Bank President, Physician and father of a dynasty, Wallace was a well-known personality at the time of the second St. George’s church (1815-1849) and current building (1849). He was an original pew holder of our church, paying $400 for Pew 62 (about $12,800 today).
He was not a member of the Vestry and there is no indication he played a key role in the events of the church. So why is he significant? He was father of a dynasty. Four or his sons – all veterans of the Confederate armed forces – and two of his grandsons would become presidents of The National Bank. Two of the sons, Wistar And A. W Wallace did play major roles at St. George’s. Dr. Wallace and his wife are remembered in the stained glass window that Wistar Wallace dedicated – “Saint Paul Before Grippa”. This was one of the many Charles E. Hogemen windows given by the Wallace family
When Wallace died in 1872 at age 79 he was said to be the eldest person in town and described by the Fredericksburg Ledger as a “venerable and beloved citizen.” He had a dual career, a medical doctor from 1815-1860 and president of the Famers Bank, the predecessor of the National Bank for 25 years 1840-1865.
He had a civic role as mayor of Fredericksburg and was an advocate of history and education. In 1833, he served on the committee to establish the Mary Washington monument and entertained President Andrew Jackson in his home when he came at the time of the laying of the cornerstone. (Imagine horses 6 abreast moving down Princess Anne Street from Town hall to Wolf Street!). He made pleas for starting an academy and was at the lead in the celebration of Washington’s birthday.

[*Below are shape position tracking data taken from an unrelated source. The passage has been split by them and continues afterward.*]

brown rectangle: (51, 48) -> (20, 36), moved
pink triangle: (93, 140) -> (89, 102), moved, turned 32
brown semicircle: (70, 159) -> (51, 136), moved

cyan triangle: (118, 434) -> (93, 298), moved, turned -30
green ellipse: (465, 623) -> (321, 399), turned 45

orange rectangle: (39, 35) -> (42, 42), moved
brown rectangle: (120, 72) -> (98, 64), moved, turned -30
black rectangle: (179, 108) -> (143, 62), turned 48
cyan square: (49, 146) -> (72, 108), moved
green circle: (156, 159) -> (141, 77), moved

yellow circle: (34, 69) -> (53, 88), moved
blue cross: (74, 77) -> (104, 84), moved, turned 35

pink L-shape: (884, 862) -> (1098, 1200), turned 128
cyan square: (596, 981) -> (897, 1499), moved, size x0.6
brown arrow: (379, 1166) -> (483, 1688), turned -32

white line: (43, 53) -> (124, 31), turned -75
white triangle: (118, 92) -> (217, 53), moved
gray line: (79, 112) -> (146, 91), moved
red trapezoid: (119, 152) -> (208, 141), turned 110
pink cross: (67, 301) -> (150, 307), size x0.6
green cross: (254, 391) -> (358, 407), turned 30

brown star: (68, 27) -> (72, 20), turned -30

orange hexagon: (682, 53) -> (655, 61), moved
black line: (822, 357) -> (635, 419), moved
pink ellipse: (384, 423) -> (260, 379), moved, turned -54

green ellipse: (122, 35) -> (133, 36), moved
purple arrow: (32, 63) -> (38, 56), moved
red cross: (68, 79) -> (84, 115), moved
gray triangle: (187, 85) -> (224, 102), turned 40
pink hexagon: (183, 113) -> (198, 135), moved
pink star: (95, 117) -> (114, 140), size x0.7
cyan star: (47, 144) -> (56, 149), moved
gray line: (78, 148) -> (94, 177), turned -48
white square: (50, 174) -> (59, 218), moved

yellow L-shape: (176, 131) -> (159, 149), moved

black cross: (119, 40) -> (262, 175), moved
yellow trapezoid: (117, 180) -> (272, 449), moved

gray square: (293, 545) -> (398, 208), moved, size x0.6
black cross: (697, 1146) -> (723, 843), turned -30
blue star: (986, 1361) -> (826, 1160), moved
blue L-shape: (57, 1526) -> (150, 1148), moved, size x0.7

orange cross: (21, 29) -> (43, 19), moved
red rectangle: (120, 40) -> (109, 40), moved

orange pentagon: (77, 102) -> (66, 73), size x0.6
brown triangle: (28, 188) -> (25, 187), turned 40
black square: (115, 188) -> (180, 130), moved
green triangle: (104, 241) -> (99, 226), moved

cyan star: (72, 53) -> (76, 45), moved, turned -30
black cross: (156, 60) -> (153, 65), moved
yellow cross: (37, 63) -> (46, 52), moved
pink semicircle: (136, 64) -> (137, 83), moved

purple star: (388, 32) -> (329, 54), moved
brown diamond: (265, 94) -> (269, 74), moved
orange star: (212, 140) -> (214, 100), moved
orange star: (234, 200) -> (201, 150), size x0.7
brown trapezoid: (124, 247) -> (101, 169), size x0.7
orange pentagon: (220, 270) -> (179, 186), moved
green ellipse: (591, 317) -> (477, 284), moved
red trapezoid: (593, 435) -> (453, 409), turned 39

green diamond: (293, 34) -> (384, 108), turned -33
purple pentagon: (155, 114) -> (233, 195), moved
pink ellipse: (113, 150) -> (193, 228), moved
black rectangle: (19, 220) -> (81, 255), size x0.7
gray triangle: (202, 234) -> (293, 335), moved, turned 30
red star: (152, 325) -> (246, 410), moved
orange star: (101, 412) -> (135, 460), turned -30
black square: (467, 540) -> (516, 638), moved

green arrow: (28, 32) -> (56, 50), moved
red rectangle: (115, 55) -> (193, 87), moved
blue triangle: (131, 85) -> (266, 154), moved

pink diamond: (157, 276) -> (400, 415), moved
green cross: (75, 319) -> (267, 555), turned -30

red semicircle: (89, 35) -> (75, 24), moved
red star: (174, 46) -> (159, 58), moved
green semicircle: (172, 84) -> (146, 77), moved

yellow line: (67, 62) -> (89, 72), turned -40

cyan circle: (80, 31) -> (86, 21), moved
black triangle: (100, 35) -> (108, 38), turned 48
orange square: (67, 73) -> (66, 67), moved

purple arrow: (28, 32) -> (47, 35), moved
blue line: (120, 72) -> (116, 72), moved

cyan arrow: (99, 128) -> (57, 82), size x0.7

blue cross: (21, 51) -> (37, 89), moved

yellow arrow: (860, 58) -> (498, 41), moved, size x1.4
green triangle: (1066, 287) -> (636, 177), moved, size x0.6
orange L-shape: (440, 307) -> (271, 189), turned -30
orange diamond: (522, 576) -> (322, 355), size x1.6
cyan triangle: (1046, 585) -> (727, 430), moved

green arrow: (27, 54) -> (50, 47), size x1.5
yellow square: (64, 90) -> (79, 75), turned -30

His home was on the corner of Caroline and William. That corner was later occupied by W. T. Grant. It was ransacked in the Civil War, the subject of art work at the Library of Congress, below left. Later rebuilt by 1866 (based on an insurance policy), it was captured on film after his death from St. George’s in a series of photos from the steeple in 1888. Wallace also owned “Liberty Hall,” a farm of more than 500 acres along Potomac Creek north of Truslow Road in Stafford County (north of Ellerslie, another Wallace place that still stands)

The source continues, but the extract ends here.